You’re shocked and crushed by this revelation, I know. But it was reported earlier today by the Times of London and confirmed later by CNN. Washingtonian Magazine has a good summary of developments, including the fact that reporters close to the ceremony suspected this to be the case because members of the Marine Band appeared to be mimicking use of their instruments. That’s pretty obvious when your instrument is a tuba.

“It was evident the band wasn’t actually playing during the song,” writes Washingtonian’s Sophie Gilbert.

Does this matter? After all, it’s not unprecedented. It was so cold during Obama’s 2008 inaugural that cellist Yo-Yo Ma and violinist Itzhak Perlman didn’t risk playing their valuable stringed instruments.

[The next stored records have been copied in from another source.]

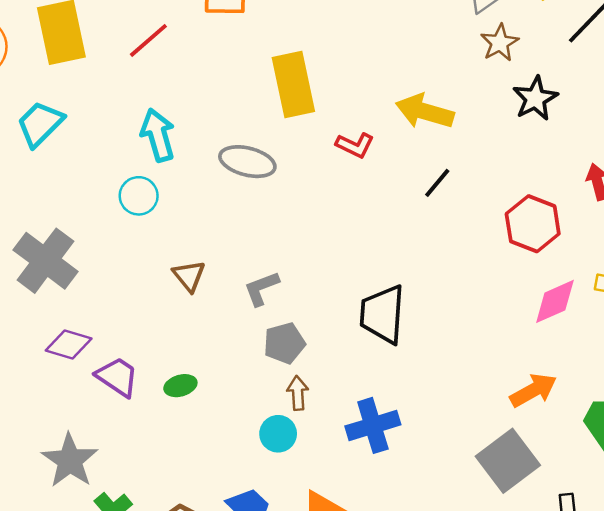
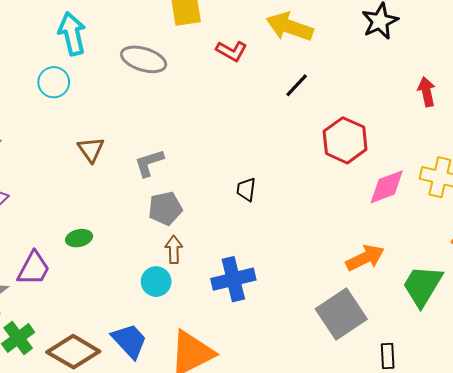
red hexagon: (533, 224) -> (345, 140), moved
black trapezoid: (383, 314) -> (246, 189), size x0.5
purple trapezoid: (117, 377) -> (34, 268), moved, turned 81

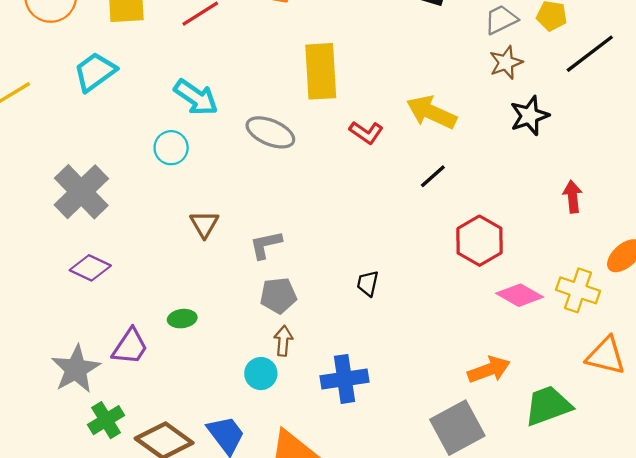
cyan arrow: (72, 34) -> (196, 97), turned 132
pink diamond: (387, 187) -> (520, 295), turned 45
green trapezoid: (422, 286) -> (548, 406), turned 33

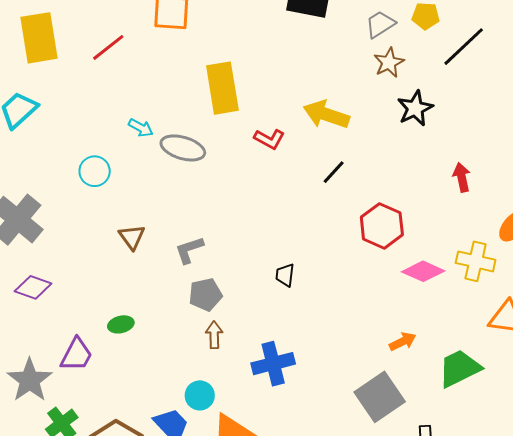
cyan arrow: (196, 97) -> (141, 128), moved, size x0.6
orange arrow: (489, 370) -> (403, 341), size x0.7
cyan circle: (261, 374) -> (200, 395), moved

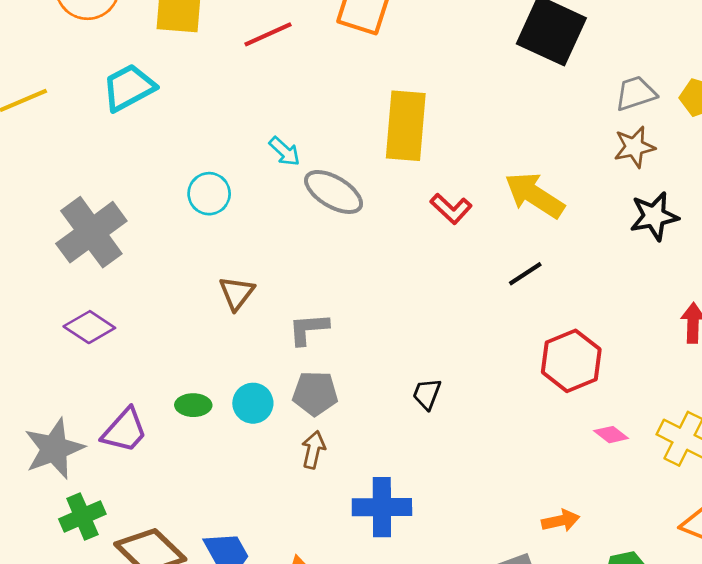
pink diamond: (423, 271) -> (611, 435), size x0.6
cyan circle: (200, 395) -> (253, 403), moved

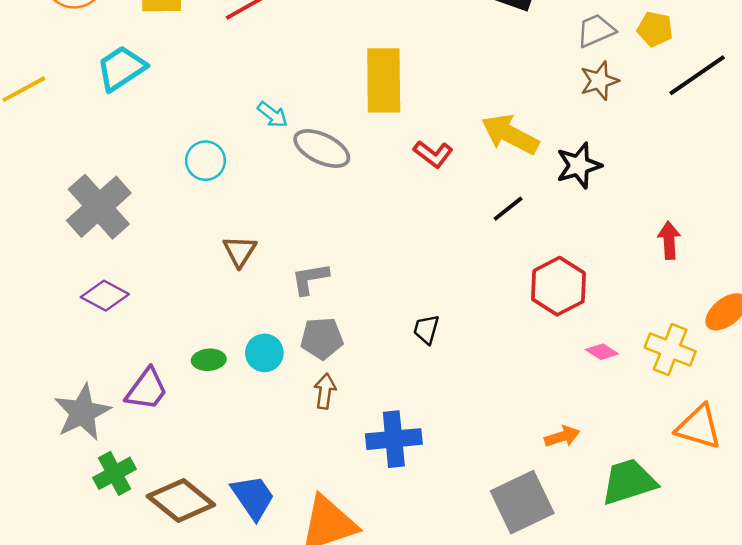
black star: (654, 216) -> (579, 166), moved

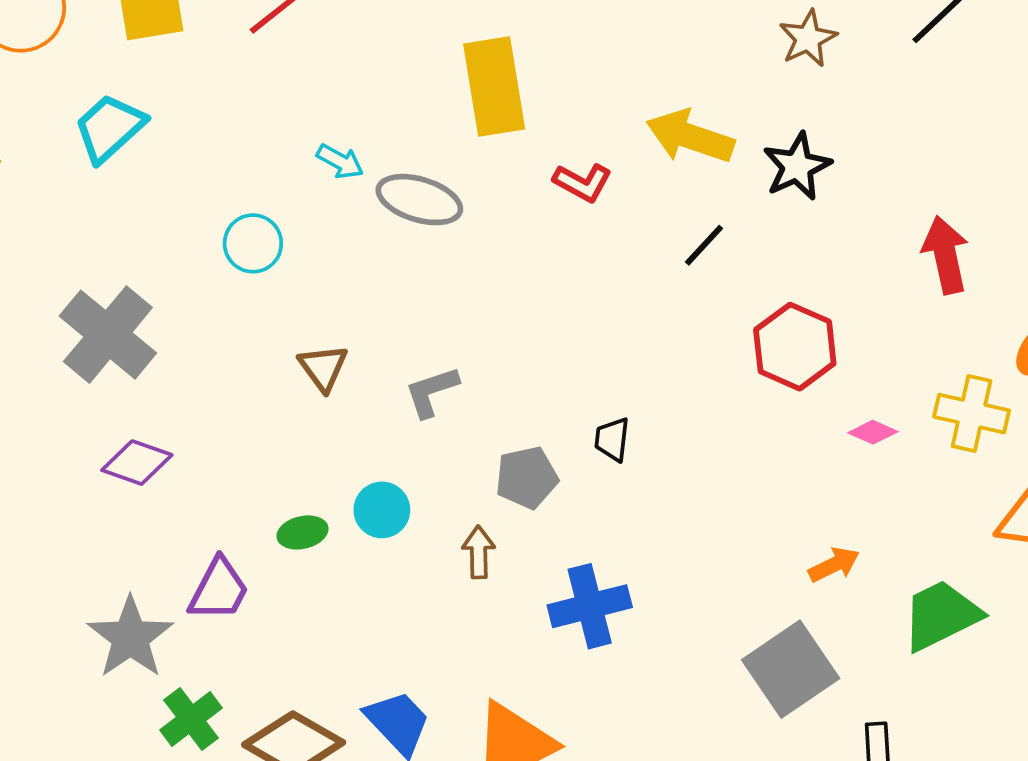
red arrow: (669, 240) -> (945, 255), size x1.4
gray pentagon: (322, 338) -> (527, 478), moved

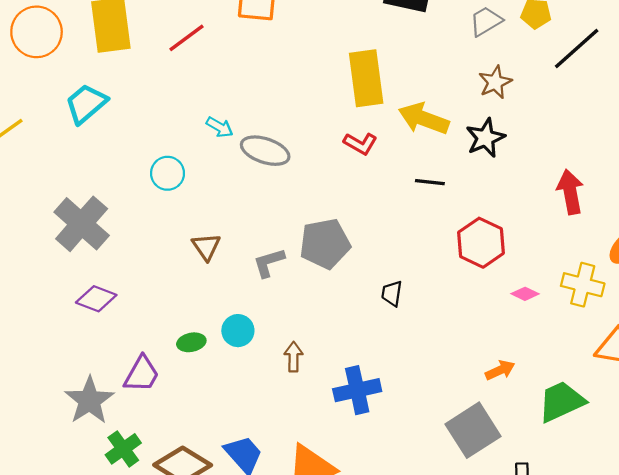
brown star: (808, 38) -> (495, 82), moved
yellow rectangle: (494, 87) -> (366, 78), moved
black line: (704, 245) -> (430, 182), turned 52
black trapezoid: (612, 439) -> (392, 293), moved
gray pentagon: (527, 478) -> (325, 244), moved, size x1.4

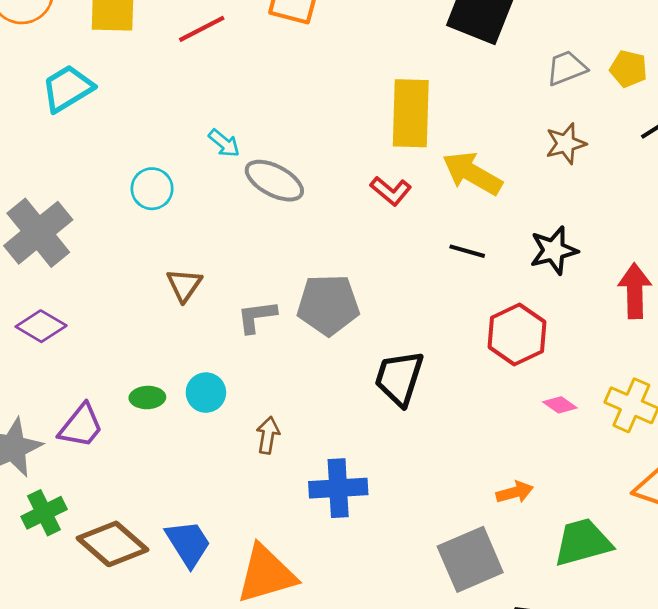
black star: (485, 138) -> (554, 250), moved
black trapezoid: (392, 293) -> (399, 378), size x1.8

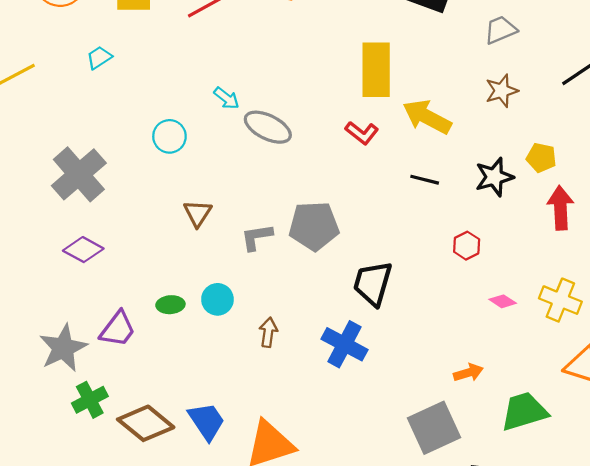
yellow pentagon: (629, 69) -> (541, 158), moved
cyan trapezoid: (68, 88) -> (99, 58), size x0.6
red hexagon: (517, 334) -> (467, 246), size x0.6
blue cross: (338, 488) -> (344, 344), moved, turned 33

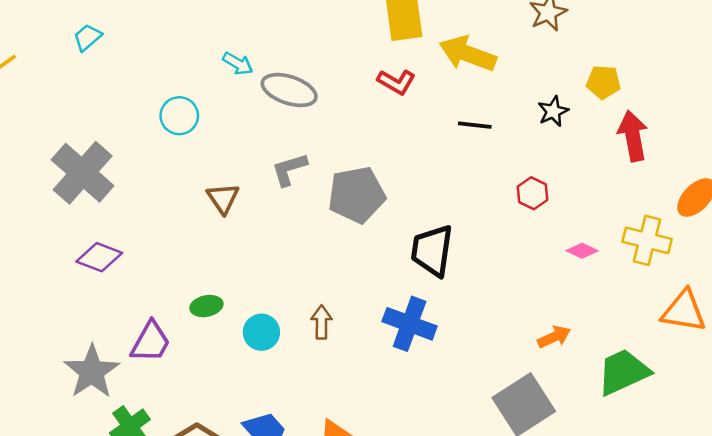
black star: (494, 177) -> (553, 111), size x0.7
gray L-shape: (257, 237) -> (289, 169), moved
cyan circle: (217, 299) -> (261, 332), moved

Nor did anyone attempt a coverup, once the question was raised. A Marine Band spokeswoman confirmed to CNN that Beyoncé apparently opted to use a version of the song that the band and she had recorded the day before.

“We don’t know why the decision was made,” said Marine spokeswoman Kristen DuBois, adding that use of pre-recorded stuff “isn’t that unusual” in such circumstances.

Yes, maybe. But by not saying this in advance, Beyoncé has given the voracious 24-minute news cycle of the Internet world an analogy with which to play. Most folks took it light-heartedly – joking that it was OK, she’d privately sung the anthem the day before (that’s a reference to Obama’s Sunday private swearing-in) or that it’s too bad, but federal law now requires her to be punished by rejoining Destiny’s Child.

But a few administration critics took this as an easy way to hit the White House for what they perceive as its overall falsity. And others appeared genuinely unmoored by the revelation.

“The truth is this: It feels like a lie. When luminaries have gathered together in the flesh for an epic, historic event – the inauguration as the first black president serves a second term and swears on a bible – you expect truth,” writes Dodai Stewart on

And, if nothing else, this will just solidify the Star-Spangled Banner’s reputation as a jinx of a song. It’s hard to sing. Everybody is standing up and watching. Next thing you know, the words have just gone right out of your head and you’re scatting along with “o’er the hams of the freeze and the loam of the cave” or something like that.

We figure that’s what happened to Christina Aguilera when she flubbed it at the Super Bowl in 2011, right?

The late Whitney Houston’s Super Bowl rendition of the national anthem in 1991 remains perhaps the definitive performance of the song. It was perfect, no funny stuff on the build-up, and then just Houston’s powerful voice carrying the song over the top at the end.

Of course, she was lip-synching, according to the New York Daily News. But lo those many years ago, nobody in the crowd appeared to care.